Then there was the man
who drove the pale blue sports coupé,
who’d pull in to the kerb
on that debilitating hill,
where it was almost more
than I could bear to carry you –
hungry for closer contact
on the way to child care as you were,
resisting the impending separation
at the all-day crèche – and just as arms
and lungs approached an agonising
pitch of stress, he’d pull in to the kerb:
tweed cap, a beard, a smile, très debonair.
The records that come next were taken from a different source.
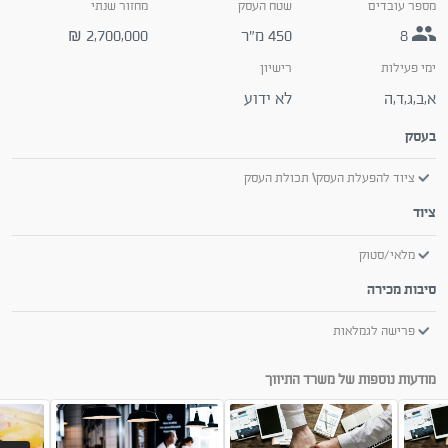
מספר עובדים
שטח העסק
מחזור שנתי
8
450 מ״ר
2,700,000
₪
ימי פעילות
רישיון
א,ב,ג,ד,ה
לא ידוע
בעסק
ציוד להפעלת העסק\ תכולת העסק
ציוד
מלאי/סטוק
סיבות מכירה
פרישה לגמלאות
מודעות נוספות של משרד התיווך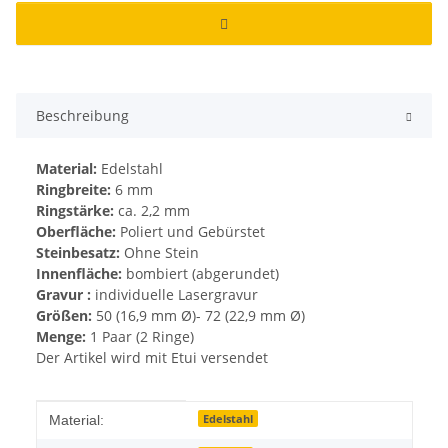
Beschreibung
Material:
Edelstahl
Ringbreite:
6 mm
Ringstärke:
ca. 2,2 mm
Oberfläche:
Poliert und Gebürstet
Steinbesatz:
Ohne Stein
Innenfläche:
bombiert (abgerundet)
Gravur :
individuelle Lasergravur
Größen:
50 (16,9 mm Ø)- 72 (22,9 mm Ø)
Menge:
1 Paar (2 Ringe)
Der Artikel wird mit Etui versendet
Produkteigenschaft
Wert
Edelstahl
Material:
Without turning a hair, although
we must have looked incongruous,
he’d drop us at the crèche
and then glide off towards that private
school for boys, an English master
in the guise of new-age errant knight.
We never learned each other’s names.
The stranger’s unexpected kindness,
my relief at being spared from carrying
your weight uphill, remained our sole
exchange, at once ephemeral, indelible:
moments when the burden of lone
parenthood was shared.
Jena Woodhouse
Brisbane, Qld
Our winning poem
Jena says: “At the time recalled in this poem, I was working and studying and my daughter was in childcare so regrettably, we didn’t have much time together. I’d been very ill with eclampsia, in a coma for five days, while my daughter, born two months prematurely, also survived by what seemed like a miracle. So while we lived precariously, there was no time or energy to contemplate that fact. We survived. The gleaming sports car from another world, with its kindly driver, was like an apparition from a contemporary fairytale.”